Hosted by the International Water Resources Association (IWRA), the World Water Congress brings together academics, politicians and business figures every two years to focus on major global water challenges. This year, the Congress in Edinburgh was themed around water as a tool for progress – using water as an asset to support economic, social and environmental development.
What is the aim of the Congress?
The aim is to advance academic thinking around global water challenges. The Congress gives academics the opportunity to meet and present their papers and during the week, there were around 300 papers presented as well as 105 individual sessions that discussed a diverse range of topics.
Why was Edinburgh chosen as this year's host city?
The Scottish Government has put forward a new policy area called ‘Scotland The Hydro Nation', which revolves around using our water as an asset to develop Scotland's economy. The policy gained international press attention and so, the IWRA approached us to ask whether Scotland would be interested in bidding for the 15th Congress. After looking at the scale of the event, we felt Edinburgh was the right host city – it is compact, a popular destination for conferences and the EICC had the capacity we required.
What were your highlights from the week?
The quality of the speakers was fantastic – the delegates were very excited to hear from key thought-leaders in the industry. It is considered a special honour to give the keynote Ven Te Chow Lecture and this year Dr Rabi Mohtar, TEES Endowed Professor at Texas AM University, gave a very powerful speech. Another great speaker was Dr David Molden, who incidentally gained quite a lot of national press attention as he has been advising Nepal on water management following the earthquake there.
What made the EICC stand out as a venue for the Congress?
The recent refurbishment and the addition of the new wing means the venue is incredibly flexible. We were also hosting a number of subsidiary events under the umbrella of the Congress so it was important that we were able to have exclusive use of different areas of the venue. It is obvious the EICC has hosted a lot of conferences and that experience makes a difference – everything is very slickly run. The staff are incredibly professional – the word ‘yes’ seemed to be used a lot more than ‘no’.
I understand this is the 15th Congress. How have these events changed over the years?
The focus changes with each Congress as the global water challenges change. Now it is the 15th Congress there is definitely a feeling of momentum – you are taking on the mantle of the next iteration in a very successful series so there is a sense of responsibility in hosting the event.

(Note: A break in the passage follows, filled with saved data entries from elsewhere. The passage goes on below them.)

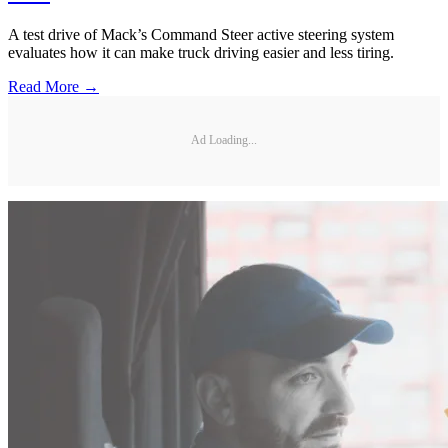
A test drive of Mack’s Command Steer active steering system
evaluates how it can make truck driving easier and less tiring.
Read More →
Ad Loading...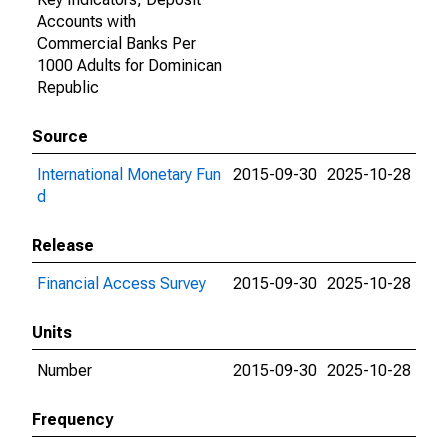
Accounts with
Commercial Banks Per
1000 Adults for Dominican
Republic
Source
International Monetary Fun
2015-09-30
2025-10-28
d
Release
Financial Access Survey
2015-09-30
2025-10-28
Units
Number
2015-09-30
2025-10-28
Frequency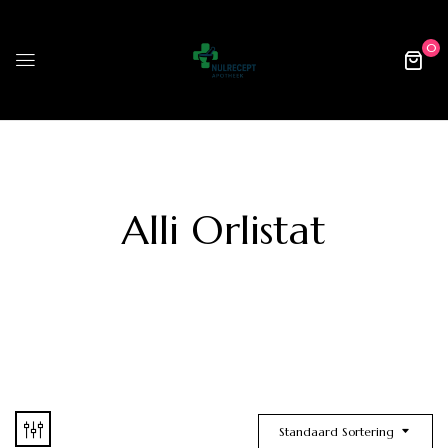
0
Alli Orlistat
Standaard Sortering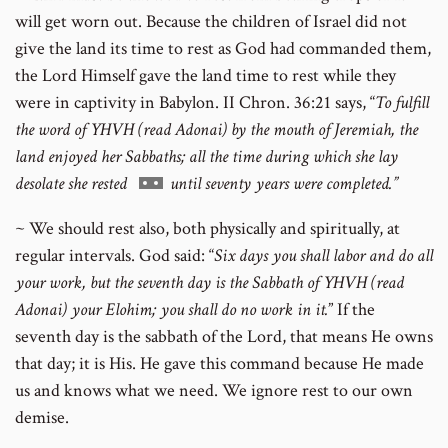
will get worn out. Because the children of Israel did not
give the land its time to rest as God had commanded them,
the Lord Himself gave the land time to rest while they
were in captivity in Babylon. II Chron. 36:21 says, “
To fulfill
the word of YHVH (read Adonai) by the mouth of Jeremiah, the
land enjoyed her Sabbaths; all the time during which she lay
Go
desolate she rested
until seventy years were completed.”
to
~ We should rest also, both physically and spiritually, at
footnote
regular intervals. God said: “
Six days you shall labor and do all
number
your work, but the seventh day is the Sabbath of YHVH (read
Adonai) your Elohim; you shall do no work in it.
” If the
seventh day is the sabbath of the Lord, that means He owns
that day; it is His. He gave this command because He made
us and knows what we need. We ignore rest to our own
demise.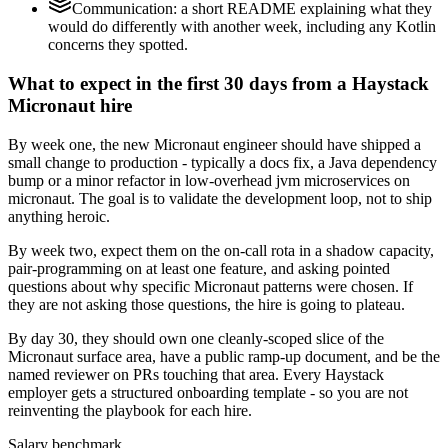
Communication: a short README explaining what they
would do differently with another week, including any Kotlin
concerns they spotted.
What to expect in the first 30 days from a Haystack
Micronaut hire
By week one, the new Micronaut engineer should have shipped a
small change to production - typically a docs fix, a Java dependency
bump or a minor refactor in low-overhead jvm microservices on
micronaut. The goal is to validate the development loop, not to ship
anything heroic.
By week two, expect them on the on-call rota in a shadow capacity,
pair-programming on at least one feature, and asking pointed
questions about why specific Micronaut patterns were chosen. If
they are not asking those questions, the hire is going to plateau.
By day 30, they should own one cleanly-scoped slice of the
Micronaut surface area, have a public ramp-up document, and be the
named reviewer on PRs touching that area. Every Haystack
employer gets a structured onboarding template - so you are not
reinventing the playbook for each hire.
Salary benchmark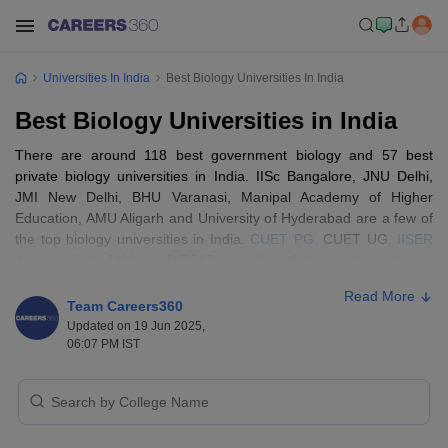
Universities In India
Best Biology Universities In India
Best Biology Universities in India
There are around 118 best government biology and 57 best
private biology universities in India. IISc Bangalore, JNU Delhi,
JMI New Delhi, BHU Varanasi, Manipal Academy of Higher
Education, AMU Aligarh and University of Hyderabad are a few of
the top biology universities in India.
CUET PG,
CUET UG,
IISER
Aptitude Tes
t, JAM and BITSAT are a few of the popular entrance
exams accepted by the best biology universities in India.
Read More
Team Careers360
Best Biology Universities In India- Entrance
Updated on 19 Jun 2025,
06:07 PM IST
Exams Accepted
The eligibility criteria to get into one of the best biology
universities in India are that candidates must pass Class 10+2
with biology, Chemistry and physics as their main subjects with a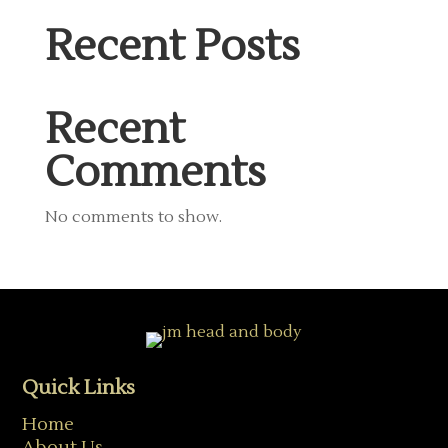
Recent Posts
Recent
Comments
No comments to show.
Quick Links
Home
About Us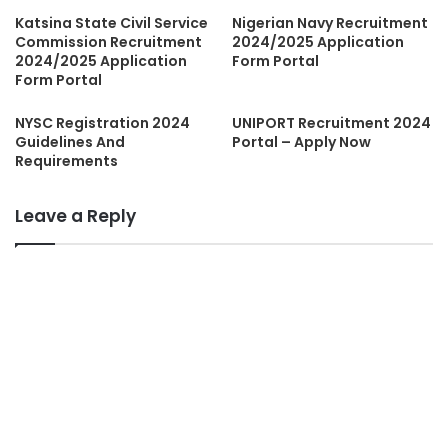
Katsina State Civil Service
Nigerian Navy Recruitment
Commission Recruitment
2024/2025 Application
2024/2025 Application
Form Portal
Form Portal
NYSC Registration 2024
UNIPORT Recruitment 2024
Guidelines And
Portal – Apply Now
Requirements
Leave a Reply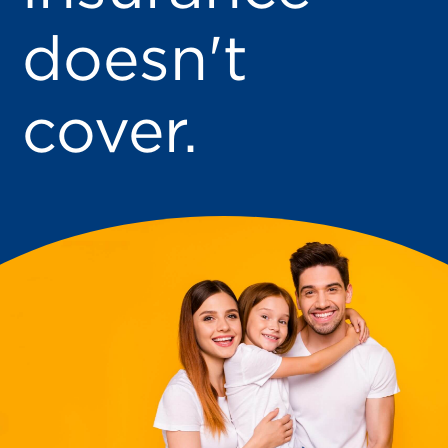
doesn't
cover.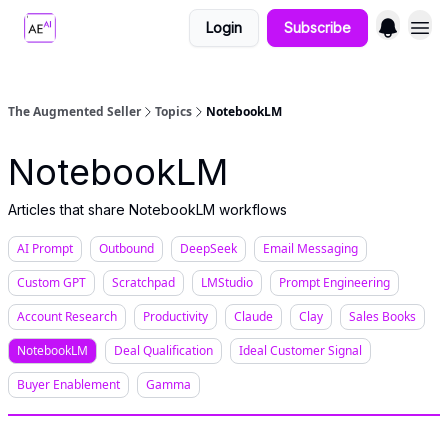
Login
Subscribe
The Augmented Seller
Topics
NotebookLM
NotebookLM
Articles that share NotebookLM workflows
AI Prompt
Outbound
DeepSeek
Email Messaging
Custom GPT
Scratchpad
LMStudio
Prompt Engineering
Account Research
Productivity
Claude
Clay
Sales Books
NotebookLM
Deal Qualification
Ideal Customer Signal
Buyer Enablement
Gamma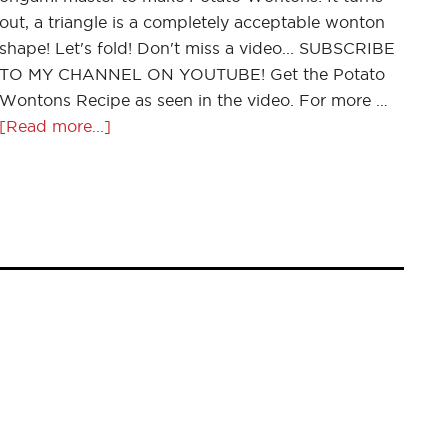
out, a triangle is a completely acceptable wonton
shape! Let's fold! Don't miss a video... SUBSCRIBE
TO MY CHANNEL ON YOUTUBE! Get the Potato
Wontons Recipe as seen in the video. For more …
[Read more...]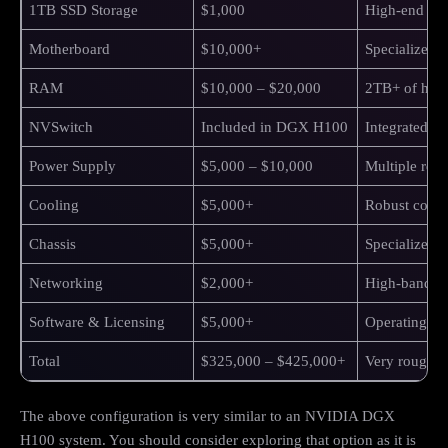
1TB SSD Storage
$1,000
High-end NV
Motherboard
$10,000+
Specialized 
RAM
$10,000 – $20,000
2TB+ of hi
NVSwitch
Included in DGX H100
Integrated 
Power Supply
$5,000 – $10,000
Multiple redu
Cooling
$5,000+
Robust coolin
Chassis
$5,000+
Specialized s
Networking
$2,000+
High-bandwid
Software & Licensing
$5,000+
Operating sys
Total
$325,000 – $425,000+
Very rough es
The above configuration is very similar to an NVIDIA DGX
H100 system. You should consider exploring that option as it is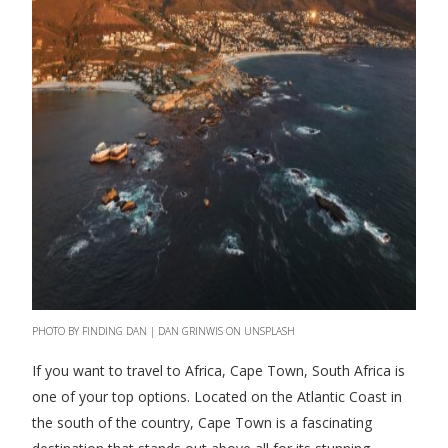
PHOTO BY FINDING DAN | DAN GRINWIS ON UNSPLASH
If you want to travel to Africa, Cape Town, South Africa is
one of your top options. Located on the Atlantic Coast in
the south of the country, Cape Town is a fascinating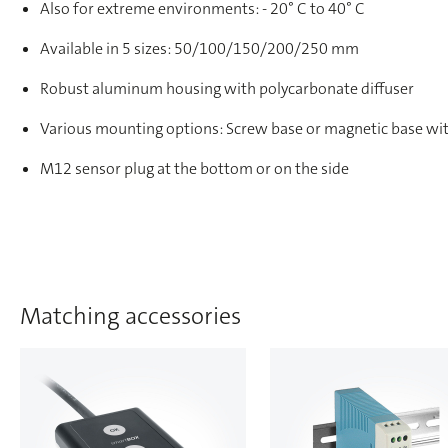
Also for extreme environments: - 20° C to 40° C
Available in 5 sizes: 50/100/150/200/250 mm
Robust aluminum housing with polycarbonate diffuser
Various mounting options: Screw base or magnetic base wit
M12 sensor plug at the bottom or on the side
Matching accessories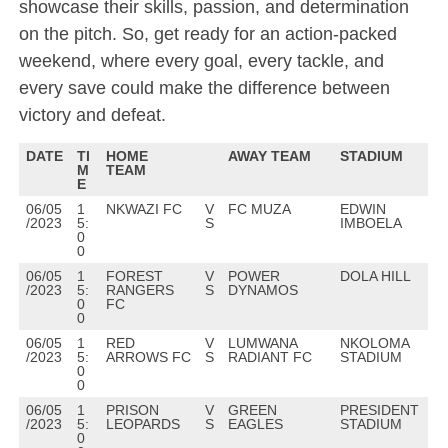
showcase their skills, passion, and determination
on the pitch. So, get ready for an action-packed
weekend, where every goal, every tackle, and
every save could make the difference between
victory and defeat.
DATE
TI
HOME
AWAY TEAM
STADIUM
M
TEAM
E
06/05
1
NKWAZI FC
V
FC MUZA
EDWIN
/2023
5:
S
IMBOELA
0
0
06/05
1
FOREST
V
POWER
DOLA HILL
/2023
5:
RANGERS
S
DYNAMOS
0
FC
0
06/05
1
RED
V
LUMWANA
NKOLOMA
/2023
5:
ARROWS FC
S
RADIANT FC
STADIUM
0
0
06/05
1
PRISON
V
GREEN
PRESIDENT
/2023
5:
LEOPARDS
S
EAGLES
STADIUM
0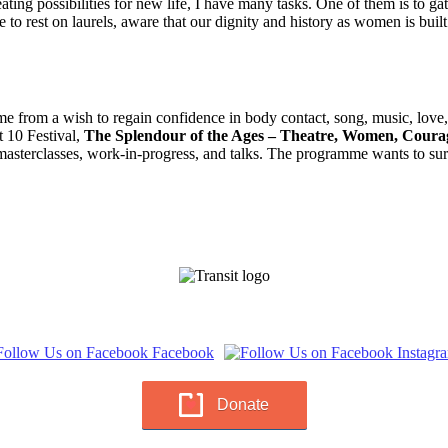
creating possibilities for new life, I have many tasks. One of them is to
 to rest on laurels, aware that our dignity and history as women is buil
e from a wish to regain confidence in body contact, song, music, love, sp
t 10 Festival,
The Splendour of the Ages – Theatre, Women, Coura
sterclasses, work-in-progress, and talks. The programme wants to surp
Donate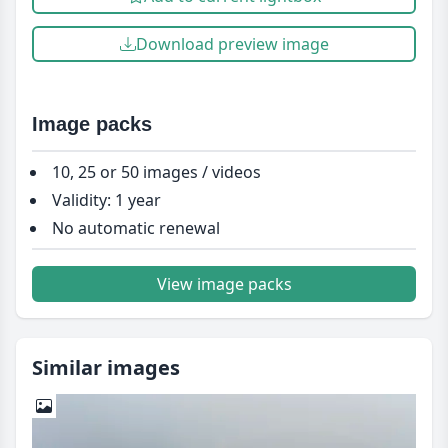
Download preview image
Image packs
10, 25 or 50 images / videos
Validity: 1 year
No automatic renewal
View image packs
Similar images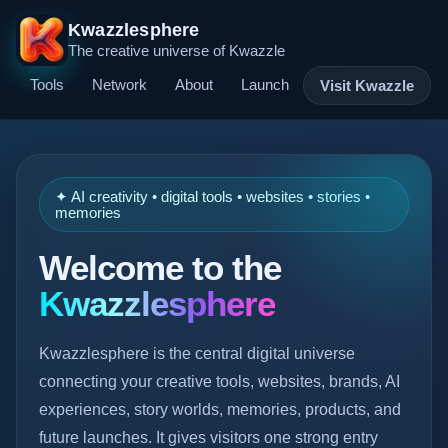
Kwazzlesphere
The creative universe of Kwazzle
Tools
Network
About
Launch
Visit Kwazzle
✦ AI creativity • digital tools • websites • stories •
memories
Welcome to the
Kwazzlesphere
Kwazzlesphere is the central digital universe
connecting your creative tools, websites, brands, AI
experiences, story worlds, memories, products, and
future launches. It gives visitors one strong entry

It sounds like the social programme was a lot of fun. Can you tell us a little more about this?
As well as small gatherings in restaurants and bars across the city, we organised a drinks reception at the Castle with entertainment from traditional musicians and Highland dancers. The delegates had exclusive access to the upper courtyard with stunning views across the city; they were swept away by the experience. It truly is a unique setting that you can't find anywhere else in the world.
What has the feedback been like from the delegates?
They said it was very well organised. We've not had any negative feedback at all. Everything ran on time and the delegates could move from one session to the next very easily. They felt comfortable and very well looked after in the venue even though the weather outside was typically Scottish with four seasons in one day.
Overall, how did you find your experience at the EICC?
We enjoyed it enormously. We had our own office in the EICC so we were there for the entire week. It's a very impressive venue. I've worked with a lot of venues across the world and I find that the EICC is one of the best.
The World Water Congress XV was organised and run by Speakeasy.